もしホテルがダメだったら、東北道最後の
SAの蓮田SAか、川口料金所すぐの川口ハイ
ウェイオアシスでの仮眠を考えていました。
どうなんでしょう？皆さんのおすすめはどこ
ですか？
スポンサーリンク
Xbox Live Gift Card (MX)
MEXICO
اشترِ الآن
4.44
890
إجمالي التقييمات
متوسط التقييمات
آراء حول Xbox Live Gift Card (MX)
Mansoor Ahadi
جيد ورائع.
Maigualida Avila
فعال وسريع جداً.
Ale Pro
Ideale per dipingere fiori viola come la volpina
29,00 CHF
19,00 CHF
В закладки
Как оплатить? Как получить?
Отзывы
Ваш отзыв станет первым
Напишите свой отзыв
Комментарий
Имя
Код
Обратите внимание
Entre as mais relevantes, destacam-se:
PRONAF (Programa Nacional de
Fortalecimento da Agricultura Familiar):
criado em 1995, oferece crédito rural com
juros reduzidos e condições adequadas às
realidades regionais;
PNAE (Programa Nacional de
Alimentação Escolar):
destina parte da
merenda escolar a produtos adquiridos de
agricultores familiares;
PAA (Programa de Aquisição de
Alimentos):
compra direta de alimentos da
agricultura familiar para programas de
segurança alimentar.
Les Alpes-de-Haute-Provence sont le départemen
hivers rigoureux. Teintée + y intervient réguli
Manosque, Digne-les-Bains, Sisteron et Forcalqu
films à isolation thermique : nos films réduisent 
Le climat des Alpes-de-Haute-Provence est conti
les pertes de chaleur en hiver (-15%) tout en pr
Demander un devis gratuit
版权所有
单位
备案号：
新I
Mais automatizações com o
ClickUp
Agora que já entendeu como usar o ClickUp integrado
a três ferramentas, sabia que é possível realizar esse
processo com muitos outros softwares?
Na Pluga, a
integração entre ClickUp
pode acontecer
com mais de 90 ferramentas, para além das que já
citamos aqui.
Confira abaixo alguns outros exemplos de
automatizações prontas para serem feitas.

[TASK BRIEF]
Your answer must consist only of the lines from the one with "Agora que já" through the final line of the entries, each retyped exactly.

[OUTPUT BELOW]
Agora que já entendeu como usar o ClickUp integrado
a três ferramentas, sabia que é possível realizar esse
processo com muitos outros softwares?
Na Pluga, a
integração entre ClickUp
pode acontecer
com mais de 90 ferramentas, para além das que já
citamos aqui.
Confira abaixo alguns outros exemplos de
automatizações prontas para serem feitas.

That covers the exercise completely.